How to determine negative values of arc functions? Can someone explain me how do they work? I memorized the table of values for sin/cos/tan/cot and radian-degreee values. 
But, how come, when it is $\arcsin -1/2$ this is $-\pi/6$. So the same thing as $\arcsin 1/2$ just with a different sign. Why it is not $5\pi/6$?  But when it is $\arccos -\sqrt{2}/2$ it is $3\pi/4$, not a $\pi/4$. 
 A: Hint : Consider $sin(-x)=-sin(x)$ and $cos(-x)=cos(x)$ for all real $x$.
The arcsin is usually defined as the inverse of the sine function in the
interval [$-\frac{\pi}{2},\frac{\pi}{2}$], hence the negative values.
A: Another hint: 
Make a sketch with the trigonometric circle. You'll see at once $\,\sin\frac{5\pi}6>0\,$  and $\,\cos\frac{3\pi}4<0$.
A: The arcsine function is defined as the inverse function of sin function but
you should take into account the domain and the range of each. The domain of
sin is $\left[ -\frac{\pi }{2},\ \frac{\pi }{2}\right] $ and its range is $%
\left[ -1,\ 1\right] $ so the arcsine domain is $\left[ -1,1\right] $ and
its range is $\left[ -\frac{\pi }{2},\ \frac{\pi }{2}\right] .$ So if you
look for $\arcsin \frac{-1}{2}$ the answer should be $\frac{-\pi }{6}$ (Note
that $\frac{5\pi }{6}=2.618$ is not in the range of arcsine function. Note
that sin function is bijective from $\left[ -\frac{\pi }{2},\ \frac{\pi }{2}%
\right] $ onto $\left[ -1,\ 1\right] .$ If you enlarge the domain to
something greater than $\left[ -\frac{\pi }{2},\ \frac{\pi }{2}\right] $ the
sin function wouldn't be one-to-one. (it remains onto but not one-to-one,
not injective)
A: A very good and concise answer is already given by Idris but I want to give you a brief theory about them.
$\sin{^-1}$, $cos^{-1}$... $\cot^{-1}$ are actually relations unless we provide Domain and Range for them.
We say them relations because A relation is one that can create more than one output for a single input and a function can not have two or more outputs for a single input.

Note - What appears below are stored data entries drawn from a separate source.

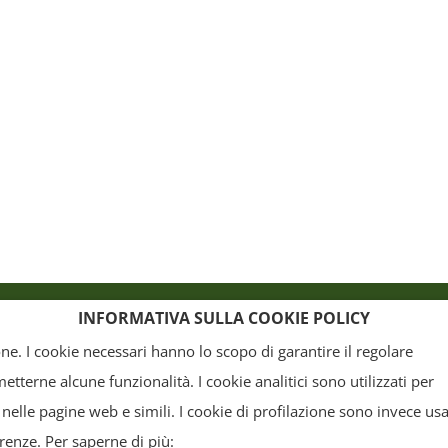
o
Crediti
INFORMATIVA SULLA COOKIE POLICY
ione. I cookie necessari hanno lo scopo di garantire il regolare
terne alcune funzionalità. I cookie analitici sono utilizzati per
, la grafica ed il layout) sono di proprietà del "Distretto Produttivo Agrumi di Sicilia" e tutelati
 nelle pagine web e simili. I cookie di profilazione sono invece usa
arte. Tutti i documenti presenti su questo sito, disponibili gratuitamente per il download, so
erenze. Per saperne di più: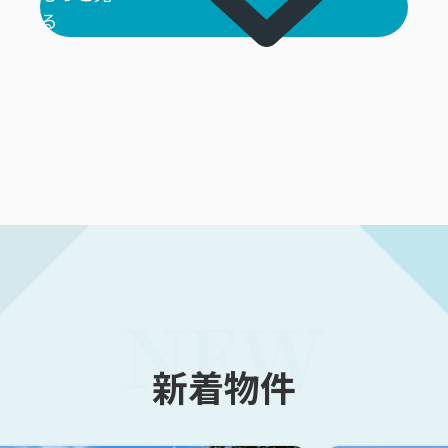
る
NEW
新着物件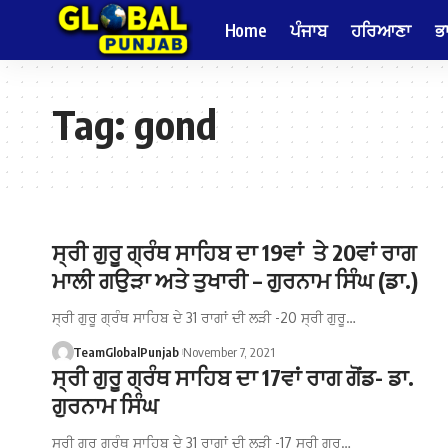
Home
ਪੰਜਾਬ
ਹਰਿਆਣਾ
ਭ
Tag:
gond
ਸ੍ਰੀ ਗੁਰੂ ਗ੍ਰੰਥ ਸਾਹਿਬ ਦਾ 19ਵਾਂ ਤੇ 20ਵਾਂ ਰਾਗ
ਮਾਲੀ ਗਉੜਾ ਅਤੇ ਤੁਖਾਰੀ – ਗੁਰਨਾਮ ਸਿੰਘ (ਡਾ.)
ਸ੍ਰੀ ਗੁਰੂ ਗ੍ਰੰਥ ਸਾਹਿਬ ਦੇ 31 ਰਾਗਾਂ ਦੀ ਲੜੀ -20 ਸ੍ਰੀ ਗੁਰੂ…
TeamGlobalPunjab
November 7, 2021
ਸ੍ਰੀ ਗੁਰੂ ਗ੍ਰੰਥ ਸਾਹਿਬ ਦਾ 17ਵਾਂ ਰਾਗ ਗੋਂਡ- ਡਾ.
ਗੁਰਨਾਮ ਸਿੰਘ
ਸ੍ਰੀ ਗੁਰੂ ਗ੍ਰੰਥ ਸਾਹਿਬ ਦੇ 31 ਰਾਗਾਂ ਦੀ ਲੜੀ -17 ਸ੍ਰੀ ਗੁਰੂ…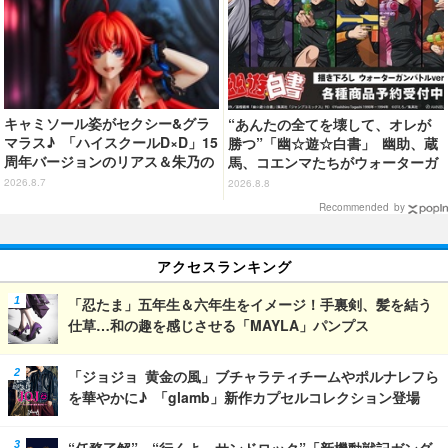
キャミソール姿がセクシー&グラ
“あんたの全てを壊して、オレが
マラス♪ 「ハイスクールD×D」15
勝つ”「幽☆遊☆白書」 幽助、蔵
周年バージョンのリアス＆朱乃の
馬、コエンマたちがウォーターガ
フィギュアがリニューアルパッケ
ンバトル!? 新作グッズが登場☆
2026.8.7
2026.8.8
ージで登場！
Recommended by
アクセスランキング
「忍たま」五年生＆六年生をイメージ！手裏剣、髪を結う
仕草…和の趣を感じさせる「MAYLA」パンプス
「ジョジョ 黄金の風」ブチャラティチームやポルナレフら
を華やかに♪ 「glamb」新作カプセルコレクション登場
“任務了解”、“行くよ、サンドロック”「新機動戦記ガンダ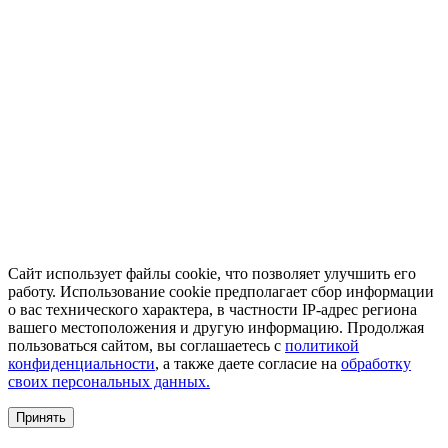
Сайт использует файлы cookie, что позволяет улучшить его
работу. Использование cookie предполагает сбор информации
о вас технического характера, в частности IP-адрес региона
вашего местоположения и другую информацию. Продолжая
пользоваться сайтом, вы соглашаетесь с
политикой
конфиденциальности
, а также даете согласие на
обработку
своих персональных данных.
Принять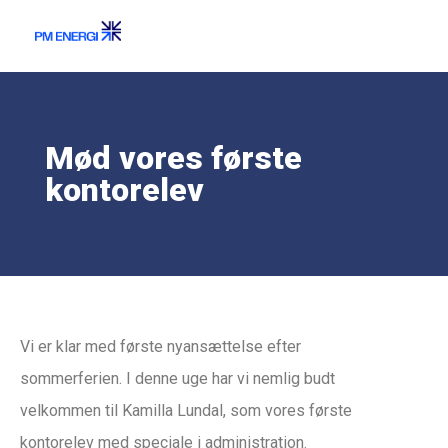
Mød vores første
kontorelev
Vi er klar med første nyansættelse efter
sommerferien. I denne uge har vi nemlig budt
velkommen til Kamilla Lundal, som vores første
kontorelev med speciale i administration.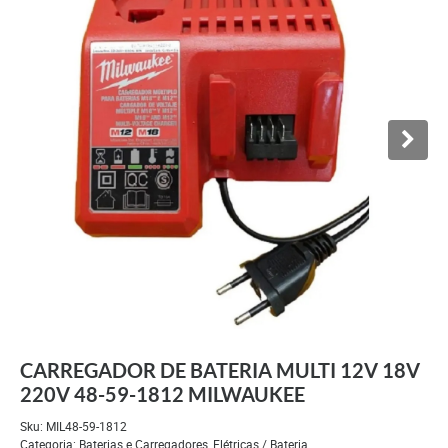
CARREGADOR DE BATERIA MULTI 12V 18V
220V 48-59-1812 MILWAUKEE
Sku:
MIL48-59-1812
Categoria:
Baterias e Carregadores
,
Elétricas / Bateria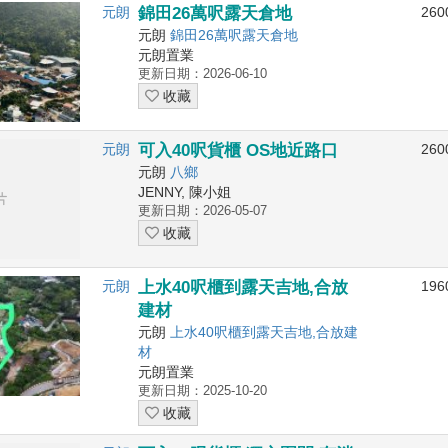
元朗
錦田26萬呎露天倉地
260
元朗
錦田26萬呎露天倉地
元朗置業
更新日期：2026-06-10
收藏
元朗
可入40呎貨櫃 OS地近路口
260
元朗
八鄉
JENNY, 陳小姐
更新日期：2026-05-07
收藏
元朗
上水40呎櫃到露天吉地,合放
196
建材
元朗
上水40呎櫃到露天吉地,合放建
材
元朗置業
更新日期：2025-10-20
收藏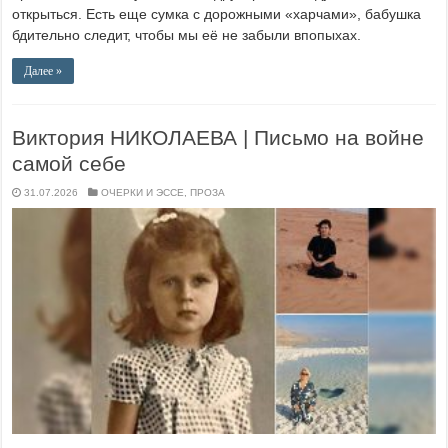
открыться. Есть еще сумка с дорожными «харчами», бабушка
бдительно следит, чтобы мы её не забыли впопыхах.
Далее »
Виктория НИКОЛАЕВА | Письмо на войне
самой себе
31.07.2026
ОЧЕРКИ И ЭССЕ
,
ПРОЗА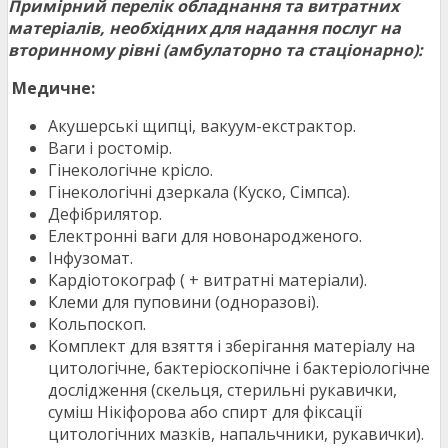
Примірний перелік обладнання та витратних
матеріалів, необхідних для надання послуг на
вторинному рівні (амбулаторно та стаціонарно):
Медичне:
Акушерські щипці, вакуум-екстрактор.
Ваги і ростомір.
Гінекологічне крісло.
Гінекологічні дзеркала (Куско, Сімпса).
Дефібрилятор.
Електронні ваги для новонародженого.
Інфузомат.
Кардіотокограф ( + витратні матеріали).
Клеми для пуповини (одноразові).
Кольпоскоп.
Комплект для взяття і зберігання матеріалу на
цитологічне, бактеріоскопічне і бактеріологічне
дослідження (скельця, стерильні рукавички,
суміш Нікіфорова або спирт для фіксації
цитологічних мазків, напальчники, рукавички).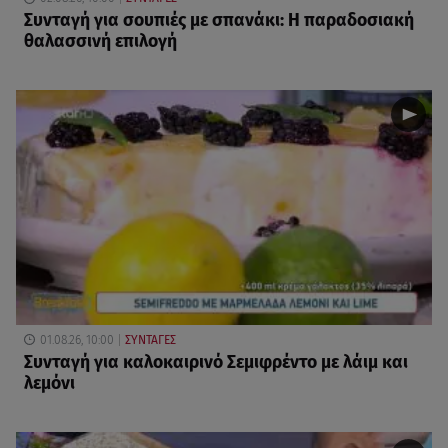
Συνταγή για σουπιές με σπανάκι: Η παραδοσιακή
θαλασσινή επιλογή
01.08.26, 10:00
ΣΥΝΤΑΓΕΣ
Συνταγή για καλοκαιρινό Σεμιφρέντο με λάιμ και
λεμόνι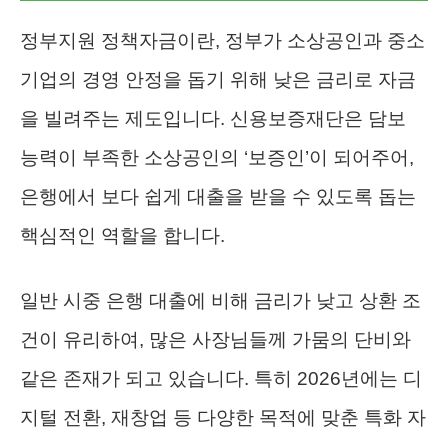
정부지원 정책자금이란, 정부가 소상공인과 중소
기업의 경영 안정을 돕기 위해 낮은 금리로 자금
을 빌려주는 제도입니다. 신용보증재단은 담보
능력이 부족한 소상공인의 ‘보증인’이 되어주어,
은행에서 보다 쉽게 대출을 받을 수 있도록 돕는
핵심적인 역할을 합니다.
일반 시중 은행 대출에 비해 금리가 낮고 상환 조
건이 유리하여, 많은 사장님들께 가뭄의 단비와
같은 존재가 되고 있습니다. 특히 2026년에는 디
지털 전환, 재창업 등 다양한 목적에 맞춘 특화 자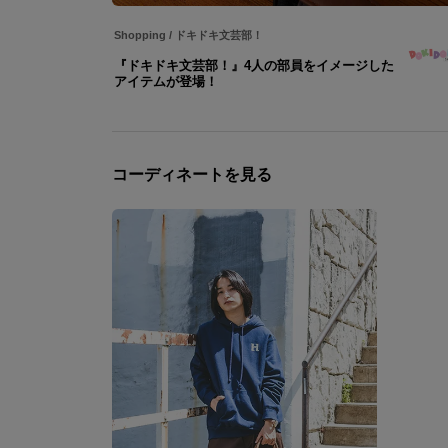
Shopping
/
ドキドキ文芸部！
『ドキドキ文芸部！』4人の部員をイメージした
アイテムが登場！
コーディネートを見る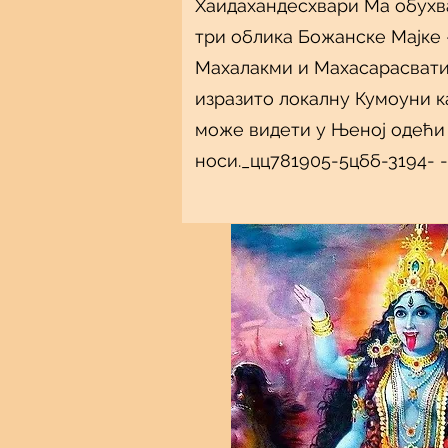
Хаидахандесхвари Ма обухв
три облика Божанске Мајке 
Махалакми и Махасарасвати,
изразито локалну Кумоуни к
може видети у Њеној одећи 
носи._цц781905-5цбб-3194- 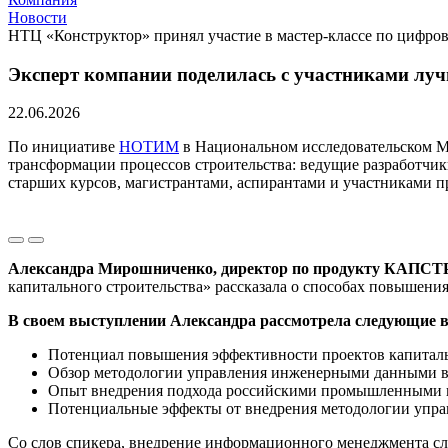
Новости
НТЦ «Конструктор» принял участие в мастер-классе по цифр
Эксперт компании поделилась с участниками лу
22.06.2026
По инициативе
НОТИМ
в Национальном исследовательском М
трансформации процессов строительства: ведущие разработч
старших курсов, магистрантами, аспирантами и участниками п
Александра Мирошниченко, директор по продукту КАПС
капитального строительства» рассказала о способах повышени
В своем выступлении Александра рассмотрела следующие 
Потенциал повышения эффективности проектов капитал
Обзор методологии управления инженерными данными 
Опыт внедрения подхода российскими промышленными
Потенциальные эффекты от внедрения методологии упр
Со слов спикера, внедрение информационного менеджмента сле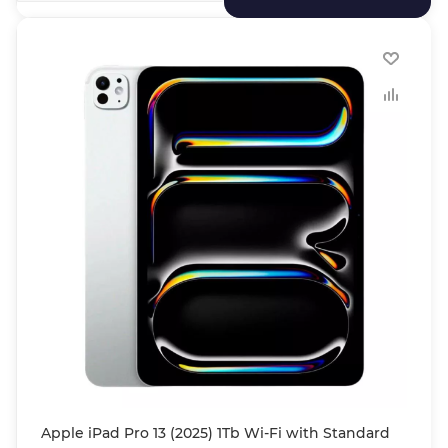
Apple iPad Pro 13 (2025) 1Tb Wi-Fi with Standard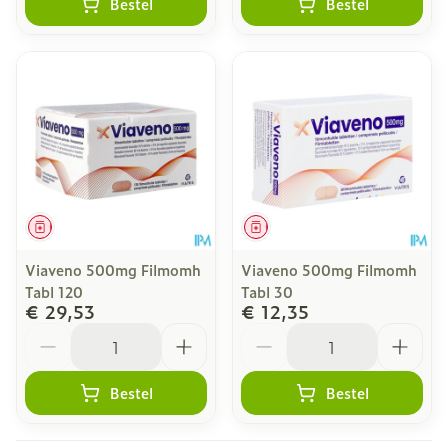
Bestel
Bestel
Geneesmiddel
Geneesmiddel
Viaveno 500mg Filmomh
Viaveno 500mg Filmomh
Tabl 120
Tabl 30
€ 29,53
€ 12,35
Aantal
Aantal
Bestel
Bestel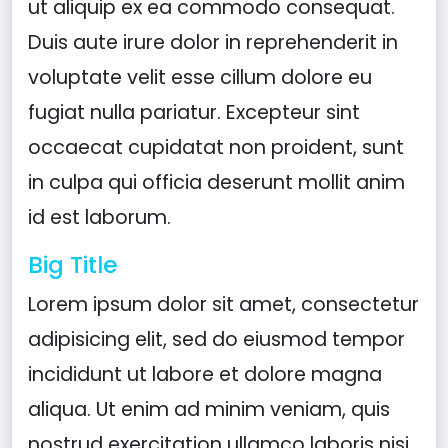
ut aliquip ex ea commodo consequat.
Duis aute irure dolor in reprehenderit in
voluptate velit esse cillum dolore eu
fugiat nulla pariatur. Excepteur sint
occaecat cupidatat non proident, sunt
in culpa qui officia deserunt mollit anim
id est laborum.
Big Title
Lorem ipsum dolor sit amet, consectetur
adipisicing elit, sed do eiusmod tempor
incididunt ut labore et dolore magna
aliqua. Ut enim ad minim veniam, quis
nostrud exercitation ullamco laboris nisi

When we say that $\cos^{-1}{\frac{1}{2}}$, we are saying that find the angles whose cosine is $\frac{1}{2}$. There are infinitely many angles whose cosine is $\frac{1}{2}$ but since we want them as Functions, we restrict their domain and range and so in the range the output is $\frac{\pi}{3}$ 
The angle (output) we get from these inverse functions is called Principle angle and their notation is slightly changed i.e. we write the first letter with capital. 
For instance,
$Cos^{-1}$, $Sin^{-1}$...$Cot^{-1}$.